The first wave saw those primarily in the age group of 55-60 years and above getting affected, and deaths were also reported more in this age group for people with co-morbidities. While in the second wavepeople in the age group of 30-50 have been getting affected more, there has also been a spurt in infection among children, though they have been mostly asymptomatic or mildly symptomatic so far. Only 2-3 per cent of children below the age of 18 have been severely affected requiring hospitalisation so far; however, the situation might change if infections witness a spike.
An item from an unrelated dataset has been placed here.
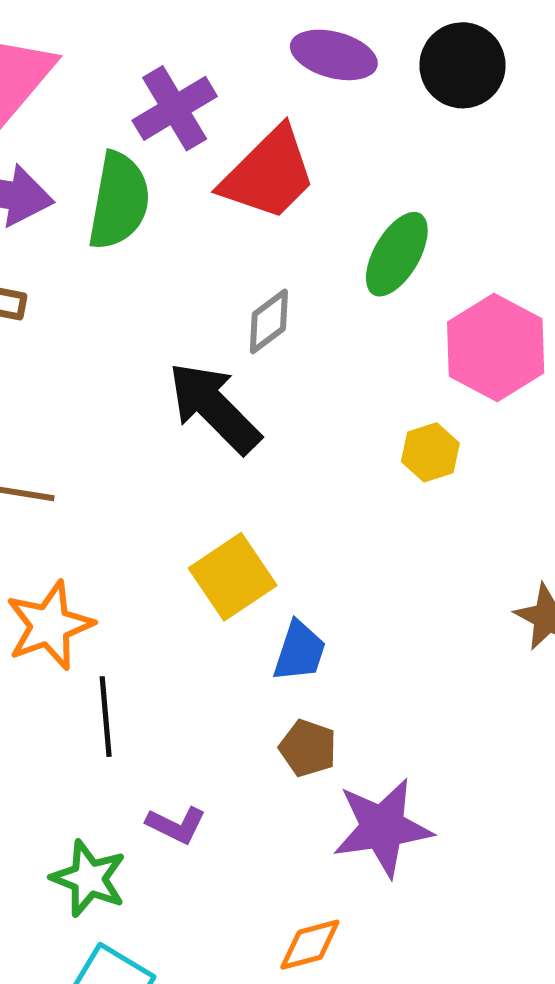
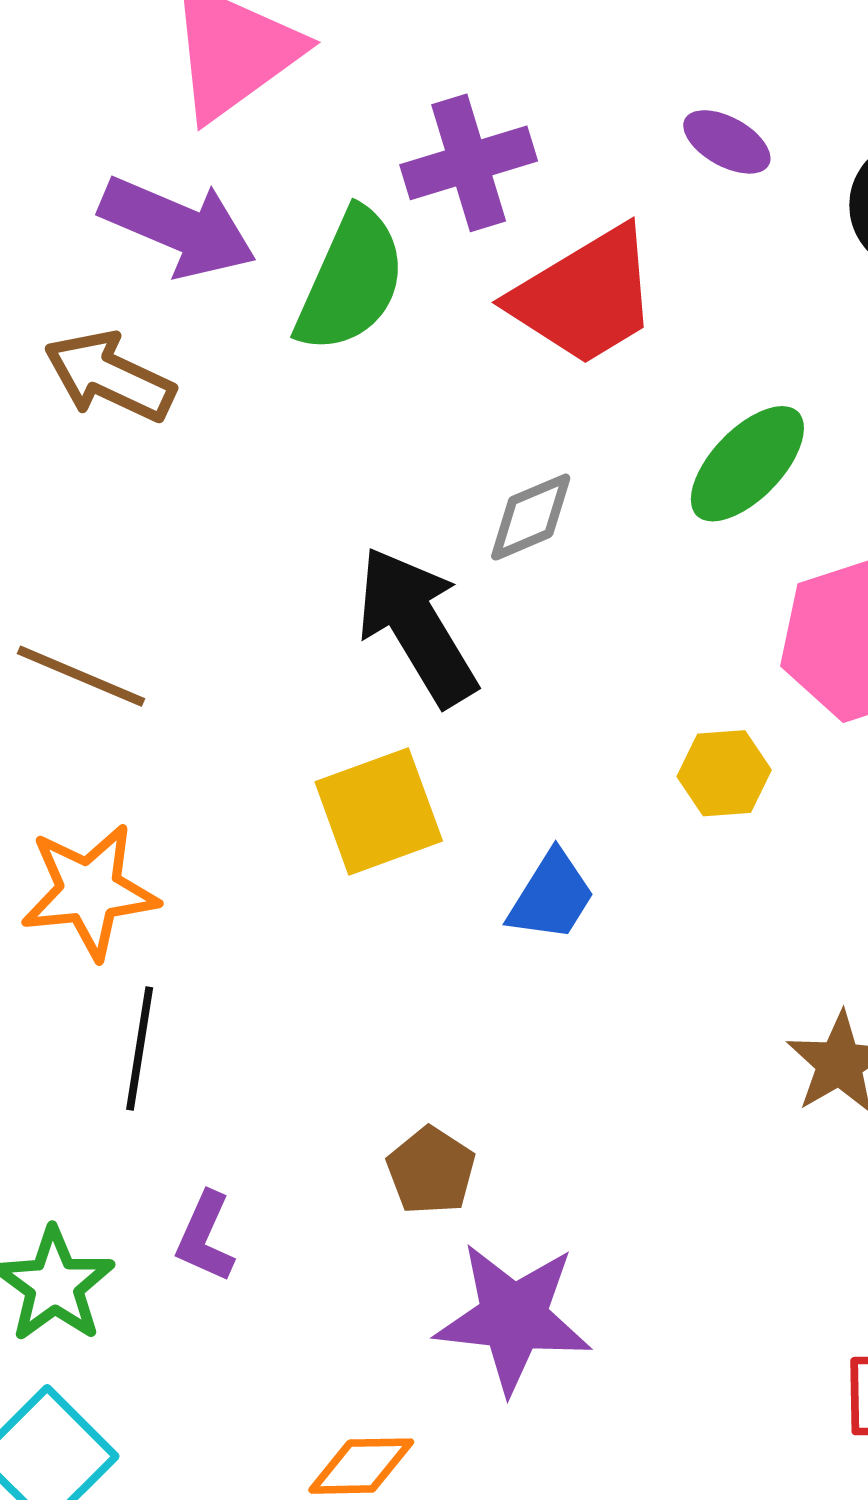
purple ellipse: (334, 55) -> (727, 142), size x0.7
yellow square: (233, 577) -> (379, 811), moved
blue trapezoid: (299, 651) -> (551, 896), moved
purple L-shape: (176, 825) -> (205, 1237), turned 74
“There has been an increase in infection among children in the second wave and given the fact that this particular mutant is far more contagious, we feel that children might end up getting more affected in the third wave, particularly because there is no vaccination yet available for children,” Vijayarathna Venkataraman, CEO, Motherhood Hospitals, told BusinessLine . According to industry experts, currently only around 5-10 per cent of the total beds in a hospital is dedicated for children, since they usually do not require hospitalisation and a majority of their treatment is done on outpatient basis.

The government should take immediate action and give clear guidelines to create paediatric infrastructure across private and government hospitals, said Barua.

Maharashtra has set up a nine-member paediatric task force while some of the other States are also mulling this possibility.

“We have got enough lessons from the second wave; there was a huge demand for critical care beds, ventilators and ECMO, and we could not provide all those because we were not ready to handle so many critical care patients. It should not happen that there is suddenly a demand (for medicines for children in third wave) and we are unable to meet this,” he said. Some of the existing Covid care centres, which have been established in the second wave, can be ramped up by creating child-focussed facilities to meet a sudden surge in numbers.

Watch out for symptoms

Though infected children usually do not develop any symptoms or are mildly symptomatic, some of them develop multi-system inflammatory syndrome (MIS-C), a rare but serious complication associated with Covid-19.

It is a condition where different body parts can become inflamed, including the heart, lungs, kidneys, brain, skin, eyes, or gastrointestinal organs.

“Given that small towns and villages are also getting affected now, we have to be very careful and watch out whenever a child develops any symptoms,” said Abhishek Poddar, Paediatric Interventionist, Apollo Gleneagles.